Come sempre, anche tra le mostre dei veterani è la diversità a costituire la cifra del festival. Lucien Clergue - uno dei fondatori - festeggerà i suoi ottant'anni con una grande retrospettiva "Les hommes et les femmes", con video, interviste e materiali inediti. Raymond Depardon sarà presente con il suo lavoro sui monumenti ai caduti eretti in Francia dopo la I Guerra Mondiale, commissionato per il centenario della Grande Guerra. Martin Parr presenterà una selezione di introvabili libri di fotografia cinesi, un vero e proprio excursus in una realtà editoriale poco conosciuta. Lo stilista Christian Lacroix, sostenitore del festival e guest curator nel 2008, rende omaggio alla bellezza delle donne della città con "L'Arlesienne", per l'occasione allestita nella nuova location della cappella dell'Hôtel Jules César.

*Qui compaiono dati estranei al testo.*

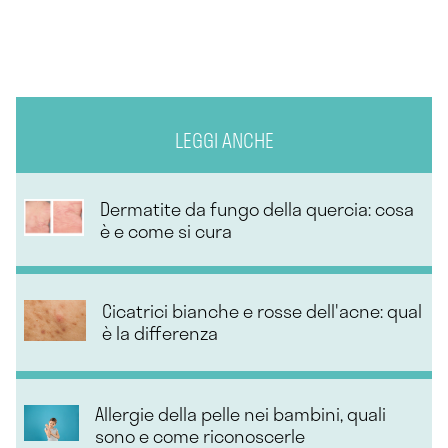
LEGGI ANCHE
Dermatite da fungo della quercia: cosa
è e come si cura
Cicatrici bianche e rosse dell'acne: qual
è la differenza
Allergie della pelle nei bambini, quali
sono e come riconoscerle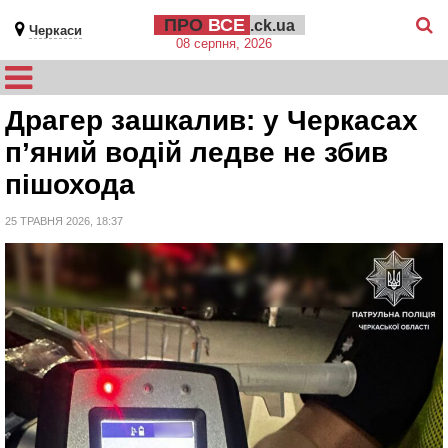
ПРО
ВСЕ
.ck.ua
Черкаси
08 серпня, 2026
Драгер зашкалив: у Черкасах
п’яний водій ледве не збив
пішохода
25 ТРАВНЯ 2026, 18:37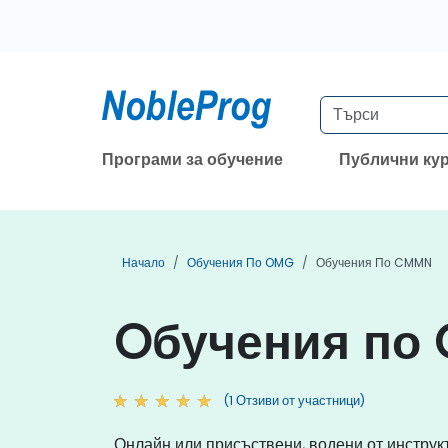
Програми за обучение
Публични ку
Начало
Обучения По OMG
Обучения По CMMN
Oбучения по
(1 Отзиви от участници)
Онлайн или присъствени, водени от инстр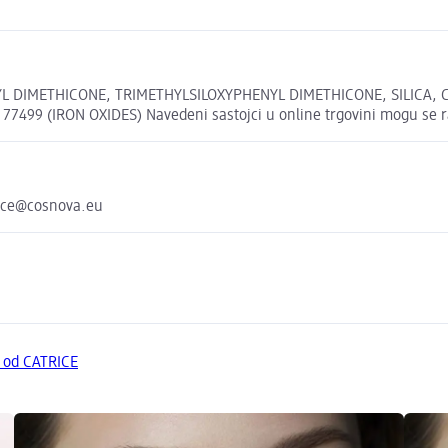
KYL DIMETHICONE, TRIMETHYLSILOXYPHENYL DIMETHICONE, SILICA,
99 (IRON OXIDES) Navedeni sastojci u online trgovini mogu se raz
ice@cosnova.eu
a od CATRICE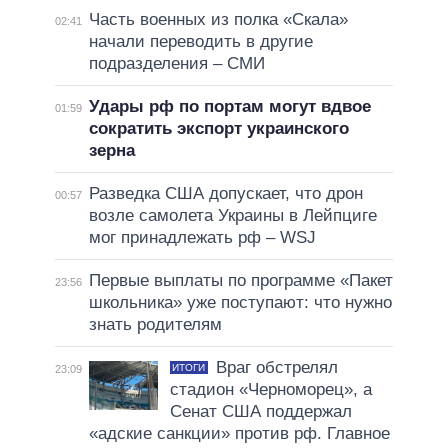
Часть военных из полка «Скала»
02:41
начали переводить в другие
подразделения – СМИ
Удары рф по портам могут вдвое
01:59
сократить экспорт украинского
зерна
Разведка США допускает, что дрон
00:57
возле самолета Украины в Лейпциге
мог принадлежать рф – WSJ
Первые выплаты по программе «Пакет
23:56
школьника» уже поступают: что нужно
знать родителям
Враг обстрелял
ИТОГИ
23:09
стадион «Черноморец», а
Сенат США поддержал
«адские санкции» против рф. Главное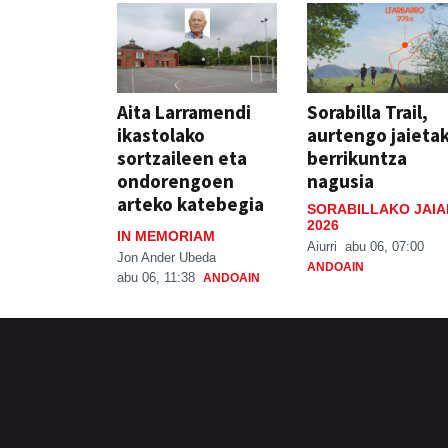
Aita Larramendi
Sorabilla Trail,
ikastolako
aurtengo jaieta
sortzaileen eta
berrikuntza
ondorengoen
nagusia
arteko katebegia
SORABILLAKO JAIA
2026
IN MEMORIAM
Aiurri
abu 06, 07:00
Jon Ander Ubeda
ANDOAIN
abu 06, 11:38
ANDOAIN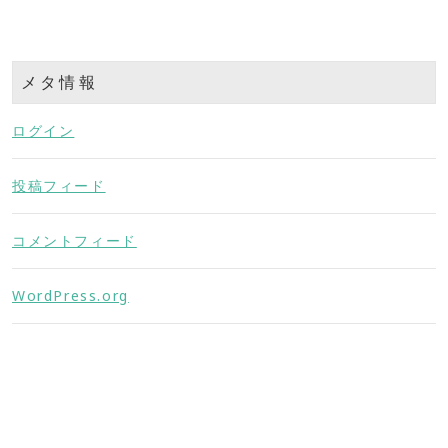
メタ情報
ログイン
投稿フィード
コメントフィード
WordPress.org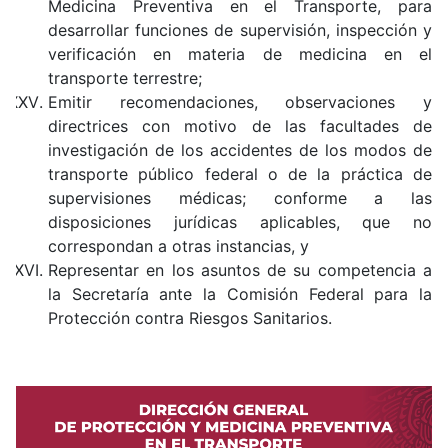
Medicina Preventiva en el Transporte, para
desarrollar funciones de supervisión, inspección y
verificación en materia de medicina en el
transporte terrestre;
Emitir recomendaciones, observaciones y
directrices con motivo de las facultades de
investigación de los accidentes de los modos de
transporte público federal o de la práctica de
supervisiones médicas; conforme a las
disposiciones jurídicas aplicables, que no
correspondan a otras instancias, y
Representar en los asuntos de su competencia a
la Secretaría ante la Comisión Federal para la
Protección contra Riesgos Sanitarios.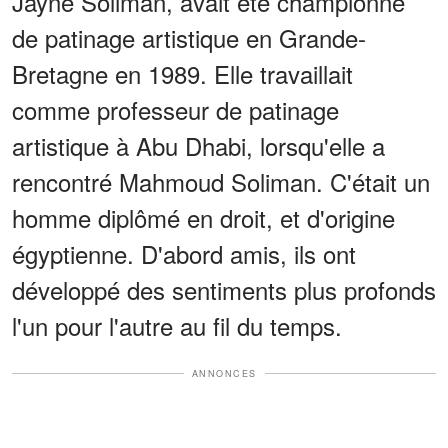
Jayne Soliman, avait été championne
de patinage artistique en Grande-
Bretagne en 1989. Elle travaillait
comme professeur de patinage
artistique à Abu Dhabi, lorsqu'elle a
rencontré Mahmoud Soliman. C'était un
homme diplômé en droit, et d'origine
égyptienne. D'abord amis, ils ont
développé des sentiments plus profonds
l'un pour l'autre au fil du temps.
ANNONCES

Una nuova sezione, Originals, presenta artisti e curatori che si esibiscono per la prima volta all'interno del festival, con grande attenzione al ritratto quest'anno: David Bailey con "Stardust", già esposta alla National Portrait Gallery; Patrick Swirc e l'attore Vincent Pérez, anche loro presenti con una serie di ritratti; Denis Rouvre con "Identités, territoires de l'intime", persone comuni illuminate da una luce neo-rinascimentale.
Sempre più presente é poi la fotografia che si avvale di interventi - digitali e non - che la rendono un oggetto espanso, in alcuni casi inclassificabile: la narrazione di Anouck Dourand, un intenso intreccio costruito con foto di famiglia, d'archivio e ritagli di riviste; e poi: i collage di Vik Muniz, gli strani oggetti pop di Daile Kaplan.

Poi grande spazio alle collezioni: dall'esemplare percorso classificatorio della collezione Artur Walther, alla collezione Trepat curata da Joan Fontcuberta, alle foto storiche di Léon Gimpel e delle collezioni Hunt e Hudelot.

Con circa 50 mostre sparpagliate per la città, ed una varietà e un'attenzione curatoriale che non hanno eguali, almeno in una kermesse dai grandi numeri, i Rencontres ogni anno trasformano questa città romana della Provenza nella capitale mondiale della fotografia.
Inoltre, oltre alle esposizioni il festival ospiterà come di consueto proiezioni, dibattiti, workshop, letture di portfolio, sezioni off e lo storico premio per i nuovi talenti.

La conclusione di un ciclo quindi, che ha portato il festival dall'essere un riferimento per addetti ai lavori alla celebrità globale - quasi 100.000 visitatori l'anno scorso - e che si pone, per certi aspetti, come un nuovo inizio.

Rencontres d'Arles, dal 7 luglio al 21 settembre.